Ireland promised to deliver a "tournament like no other" but there will be no Rugby World Cup in Ireland in 2023 after France were awarded the tournament by the World Rugby Council in London on Wednesday.

Ireland received just eight votes in the first count compared to France's 18 and 13 for South Africa with France winning out 24-15 in the second round of voting.

The council's decision to award France the tournament brings down the curtain on a four-year process for the Irish bid which first started in November 2013 when then Minister for Sport, and current Taoiseach Leo Varadkar, confirmed government plans to bid for the 2023 Rugby World Cup as standalone hosts using GAA and rugby stadia north and south of the border as the backbone of the Irish bid.

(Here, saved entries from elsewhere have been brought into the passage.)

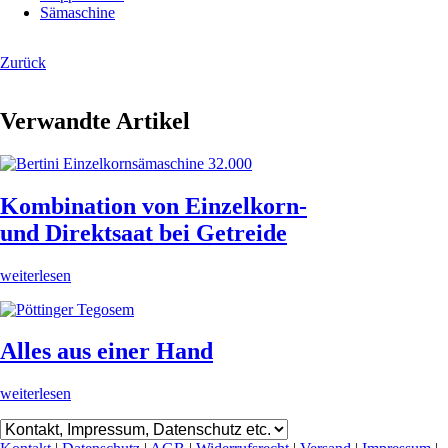
Sämaschine
Zurück
Verwandte Artikel
Kombination von Einzelkorn-
und Direktsaat bei Getreide
weiterlesen
Alles aus einer Hand
weiterlesen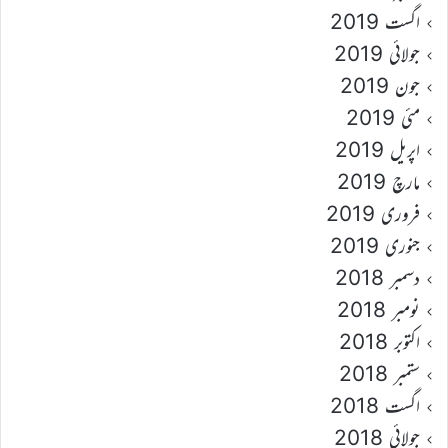
اگست 2019
جولائی 2019
جون 2019
مئی 2019
اپریل 2019
مارچ 2019
فروری 2019
جنوری 2019
دسمبر 2018
نومبر 2018
اکتوبر 2018
ستمبر 2018
اگست 2018
جولائی 2018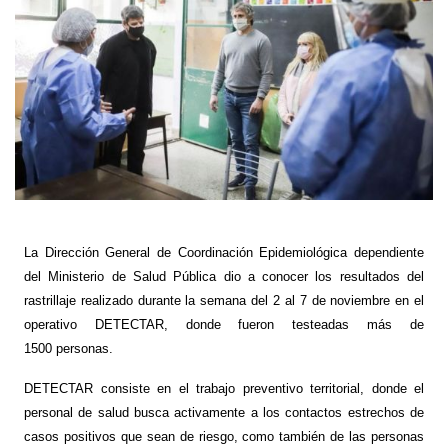
La Dirección General de Coordinación Epidemiológica dependiente
del Ministerio de Salud Pública dio a conocer los resultados del
rastrillaje realizado durante la semana del 2 al 7 de noviembre en el
operativo DETECTAR, donde fueron testeadas más de
1500 personas.
DETECTAR consiste en el trabajo preventivo territorial, donde el
personal de salud busca activamente a los contactos estrechos de
casos positivos que sean de riesgo, como también de las personas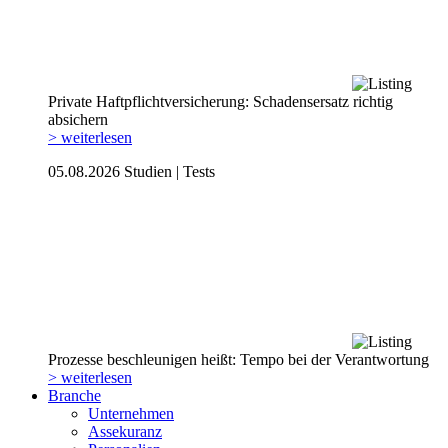
Private Haftpflicht­versicherung: Schadensersatz richtig
absichern
> weiterlesen
05.08.2026
Studien | Tests
Prozesse beschleunigen heißt: Tempo bei der Verantwortung
> weiterlesen
Branche
Unternehmen
Assekuranz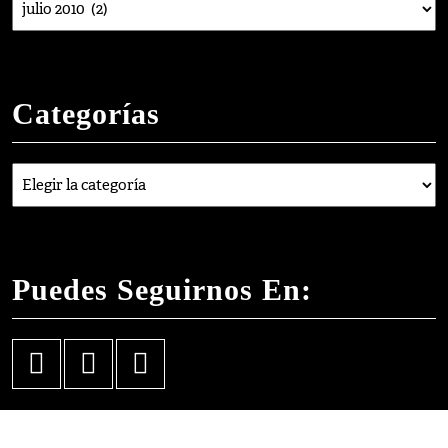
Categorías
Categorías
Puedes Seguirnos En:
Facebook
Instagram
YouTube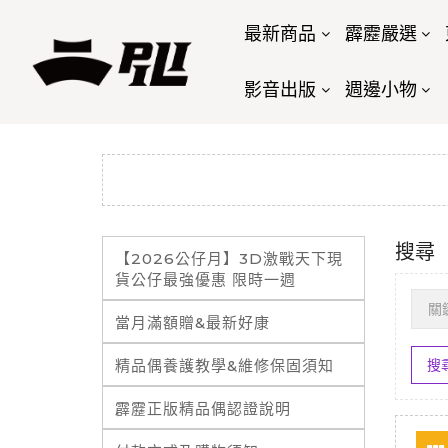
最新商品
霹靂嚴選
影音出版
週邊小物
搜尋
【2026公仔月】3D激戰天下現
貨公仔最強優惠 限時一週
當月滿額贈&最新好康
精品偶養護教學&維修保固須知
霹靂正版精品偶認證說明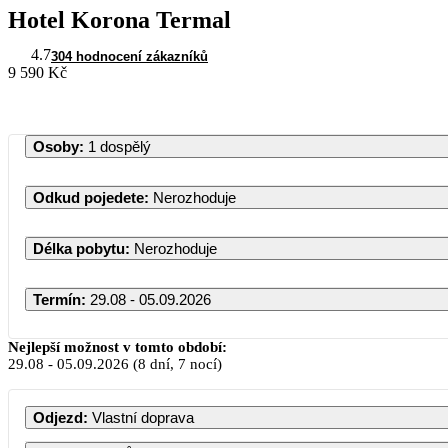
Hotel Korona Termal
4.7
304 hodnocení zákazníků
9 590 Kč
Osoby
:
1 dospělý
Odkud pojedete
:
Nerozhoduje
Délka pobytu
:
Nerozhoduje
Termín
:
29.08 - 05.09.2026
Nejlepší možnost v tomto období:
29.08
-
05.09.2026
(8 dní, 7 nocí)
Odjezd
:
Vlastní doprava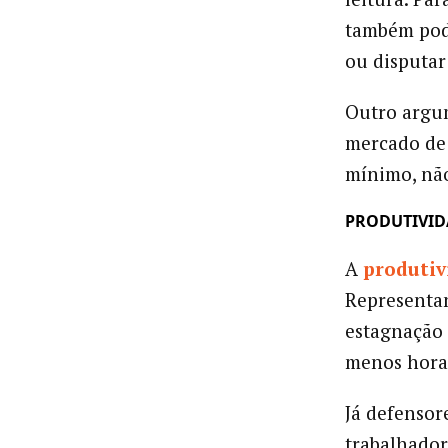
também pode
ou disputar
Outro argu
mercado d
mínimo, não
PRODUTIVID
A
produtiv
Representan
estagnação 
menos horas
Já defensor
trabalhador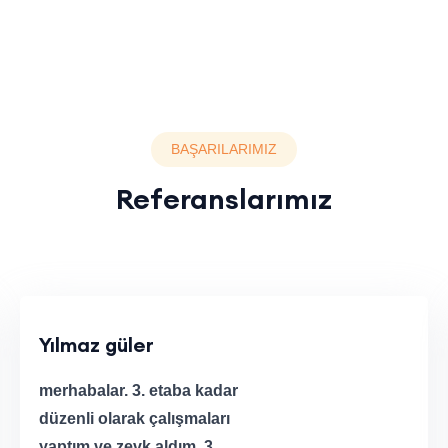
BAŞARILARIMIZ
Referanslarımız
Yılmaz güler
merhabalar. 3. etaba kadar
düzenli olarak çalışmaları
yaptım ve zevk aldım. 3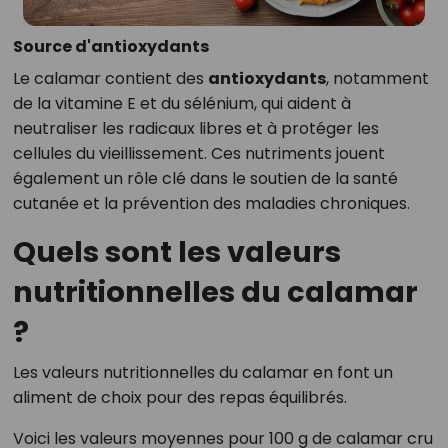
Source d'antioxydants
Le calamar contient des
antioxydants
, notamment
de la vitamine E et du sélénium, qui aident à
neutraliser les radicaux libres et à protéger les
cellules du vieillissement. Ces nutriments jouent
également un rôle clé dans le soutien de la santé
cutanée et la prévention des maladies chroniques.
Quels sont les valeurs
nutritionnelles du calamar
?
Les valeurs nutritionnelles du calamar en font un
aliment de choix pour des repas équilibrés.
Voici les valeurs moyennes pour 100 g de calamar cru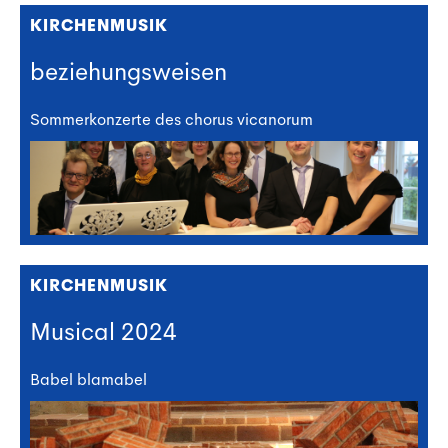
KIRCHENMUSIK
beziehungsweisen
Sommerkonzerte des chorus vicanorum
KIRCHENMUSIK
Musical 2024
Babel blamabel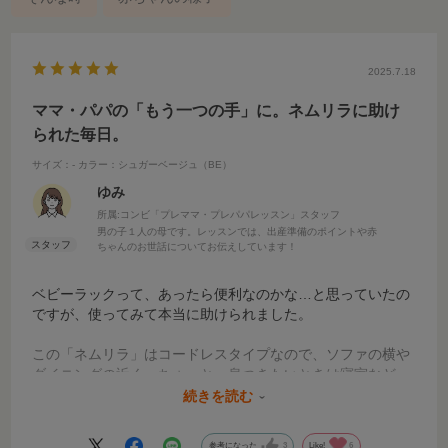
2025.7.18
ママ・パパの「もう一つの手」に。ネムリラに助け
られた毎日。
サイズ：-
カラー：シュガーベージュ（BE）
ゆみ
所属:コンビ「プレママ・プレパパレッスン」スタッフ
男の子１人の母です。レッスンでは、出産準備のポイントや赤
ちゃんのお世話についてお伝えしています！
ベビーラックって、あったら便利なのかな…と思っていたの
ですが、使ってみて本当に助けられました。
この「ネムリラ」はコードレスタイプなので、ソファの横や
ダイニングの近く、ちょっと一息つきたいときは寝室など、
家の中を自由に移動できるのがとっても便利。赤ちゃんを見
続きを読む
守りながら、自分の体も少し休めることができました。
参考になった
3
Like!
6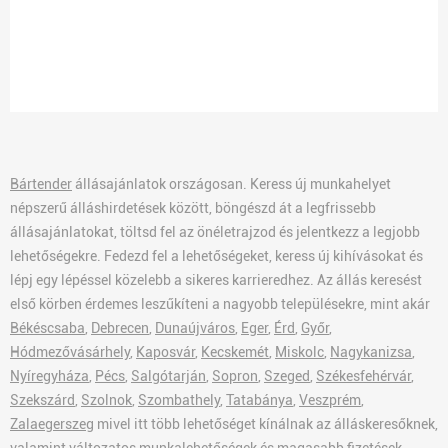
Bártender
állásajánlatok országosan. Keress új munkahelyet
népszerű álláshirdetések között, böngészd át a legfrissebb
állásajánlatokat, töltsd fel az önéletrajzod és jelentkezz a legjobb
lehetőségekre. Fedezd fel a lehetőségeket, keress új kihívásokat és
lépj egy lépéssel közelebb a sikeres karrieredhez. Az állás keresést
első körben érdemes leszűkíteni a nagyobb településekre, mint akár
Békéscsaba
,
Debrecen
,
Dunaújváros
,
Eger
,
Érd
,
Győr
,
Hódmezővásárhely
,
Kaposvár
,
Kecskemét
,
Miskolc
,
Nagykanizsa
,
Nyíregyháza
,
Pécs
,
Salgótarján
,
Sopron
,
Szeged
,
Székesfehérvár
,
Szekszárd
,
Szolnok
,
Szombathely
,
Tatabánya
,
Veszprém
,
Zalaegerszeg
mivel itt több lehetőséget kínálnak az álláskeresőknek,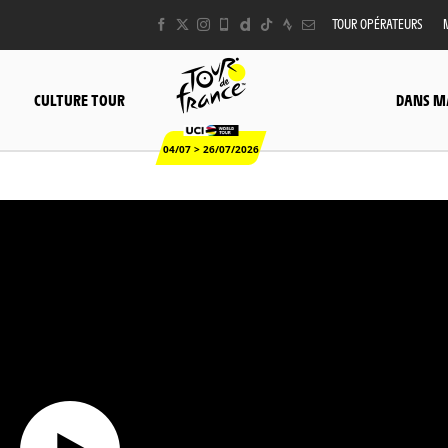
TOUR OPÉRATEURS
CULTURE TOUR
DANS M
04/07 > 26/07/2026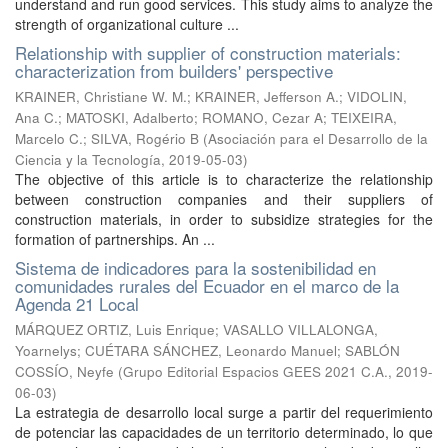
understand and run good services. This study aims to analyze the
strength of organizational culture ...
Relationship with supplier of construction materials:
characterization from builders' perspective
KRAINER, Christiane W. M.
;
KRAINER, Jefferson A.
;
VIDOLIN,
Ana C.
;
MATOSKI, Adalberto
;
ROMANO, Cezar A
;
TEIXEIRA,
Marcelo C.
;
SILVA, Rogério B
(
Asociación para el Desarrollo de la
Ciencia y la Tecnología
,
2019-05-03
)
The objective of this article is to characterize the relationship
between construction companies and their suppliers of
construction materials, in order to subsidize strategies for the
formation of partnerships. An ...
Sistema de indicadores para la sostenibilidad en
comunidades rurales del Ecuador en el marco de la
Agenda 21 Local
MÁRQUEZ ORTIZ, Luis Enrique
;
VASALLO VILLALONGA,
Yoarnelys
;
CUÉTARA SÁNCHEZ, Leonardo Manuel
;
SABLÓN
COSSÍO, Neyfe
(
Grupo Editorial Espacios GEES 2021 C.A.
,
2019-
06-03
)
La estrategia de desarrollo local surge a partir del requerimiento
de potenciar las capacidades de un territorio determinado, lo que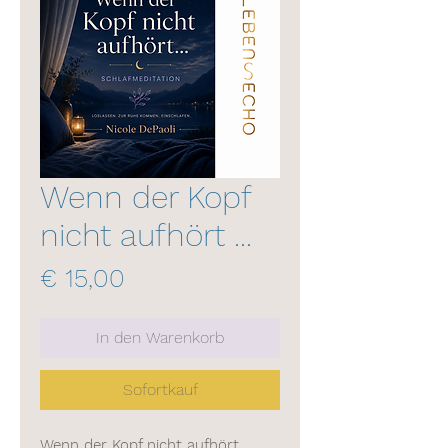
Wenn der Kopf
nicht aufhört ...
Preis
€ 15,00
In den Warenkorb
Sofortkauf
Wenn der Kopf nicht aufhört…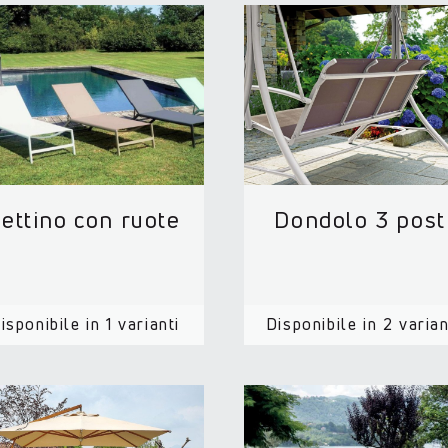
ettino con ruote
Dondolo 3 post
isponibile in 1 varianti
Disponibile in 2 varian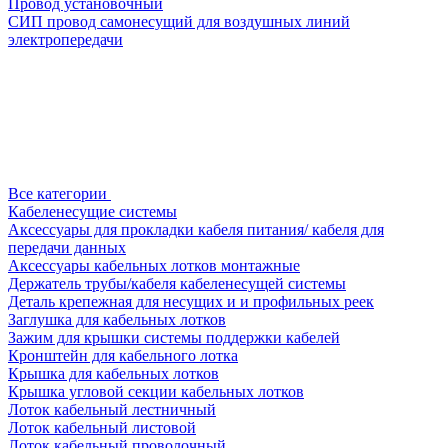
Провод установочный
СИП провод самонесущий для воздушных линий
электропередачи
Все категории
Кабеленесущие системы
Аксессуары для прокладки кабеля питания/ кабеля для
передачи данных
Аксессуары кабельных лотков монтажные
Держатель трубы/кабеля кабеленесущей системы
Деталь крепежная для несущих и и профильных реек
Заглушка для кабельных лотков
Зажим для крышки системы поддержки кабелей
Кронштейн для кабельного лотка
Крышка для кабельных лотков
Крышка угловой секции кабельных лотков
Лоток кабельный лестничный
Лоток кабельный листовой
Лоток кабельный проволочный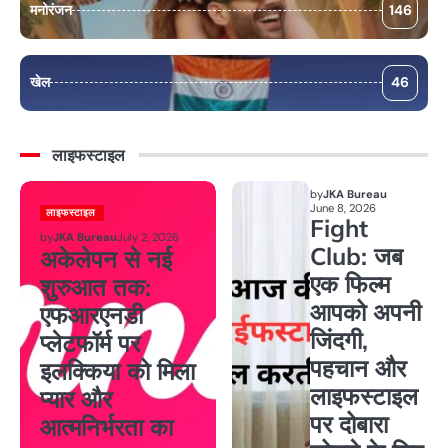
मनोरंजन
146
खेल
46
लाइफस्टाइल
by
JKA Bureau
June 8, 2026
लाइफस्टाइल
Fight
by
JKA Bureau
July 2, 2026
Club: जब
अकेलेपन से नई
एक फिल्म
शुरुआत तक:
आपको अपनी
एफआरएनडी
जिंदगी,
प्लेटफॉर्म पर
पहचान और
इलक्किया को मिला
लाइफस्टाइल
प्यार और
पर दोबारा
आत्मनिर्भरता का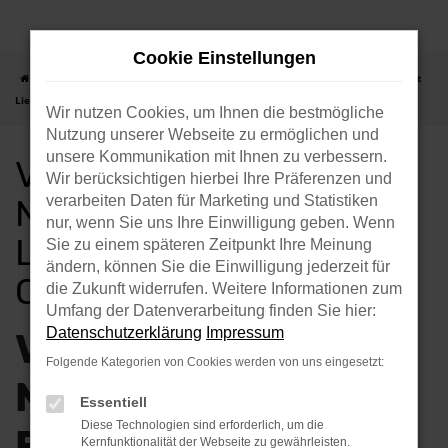
Zum
Hauptinhalt
Cookie Einstellungen
springen
Startseite
Chemnitz
VW
VW Crafter
VW Crafter Neuwagen mit
Lieferservice nach Chemnitz
Wir nutzen Cookies, um Ihnen die bestmögliche
Nutzung unserer Webseite zu ermöglichen und
unsere Kommunikation mit Ihnen zu verbessern.
VW CRAFTER
Wir berücksichtigen hierbei Ihre Präferenzen und
NEUWAGEN MIT
verarbeiten Daten für Marketing und Statistiken
nur, wenn Sie uns Ihre Einwilligung geben. Wenn
LIEFERSERVICE NACH
Sie zu einem späteren Zeitpunkt Ihre Meinung
ändern, können Sie die Einwilligung jederzeit für
CHEMNITZ
die Zukunft widerrufen. Weitere Informationen zum
Umfang der Datenverarbeitung finden Sie hier:
Datenschutzerklärung
Impressum
VW CRAFTER
Folgende Kategorien von Cookies werden von uns eingesetzt:
NEUWAGEN –
Essentiell
Diese Technologien sind erforderlich, um die
FANTASTISCHE
Kernfunktionalität der Webseite zu gewährleisten.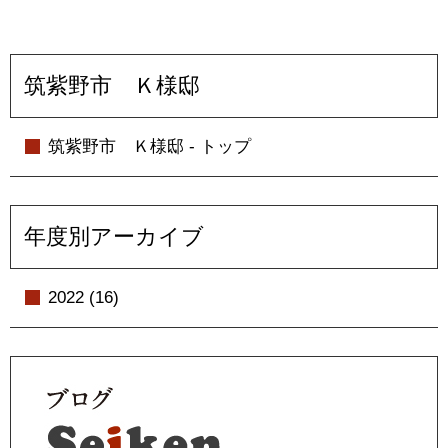
筑紫野市 Ｋ様邸
筑紫野市 Ｋ様邸 - トップ
年度別アーカイブ
2022 (16)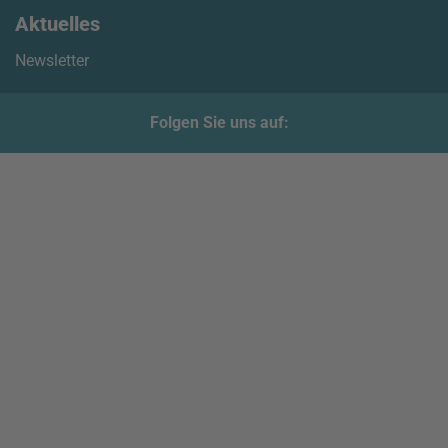
Aktuelles
Newsletter
Folgen Sie uns auf:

Ireland's bid was then dealt a significant blow last month when an independent bid evaluation report rated the South African bid as the best on offer to World Rugby.

The host candidate evaluation assessed a series of categories - such as hosting concept, tournament schedule and host cities - and each was weighted as a percentage and then combined, with South Africa receiving the highest mark of 78.97 per cent, with France on 75.88 per cent and Ireland 72.25 per cent.

The Irish bid particularly struggled with venues and host cities while the bid also paled with regards to tournament infrastructure.

In response to the technical review group recommendation, IRFU Chief Executive Philip Browne outlined grave concerns the IRFU had about the process behind the recommendation.

In his letter, Mr Browne asked for specific responses to nine separate questions around issues where the IRFU felt the report came up short and he also questioned whether South Africa’s capacity to fill their stadiums formed part of the report, and whether issues surrounding security were thoroughly considered.

World Rugby acknowledged the letter last week and said that 'it had addressed in full, clarification requests by the Rugby World Cup 2023 host candidates and council members'.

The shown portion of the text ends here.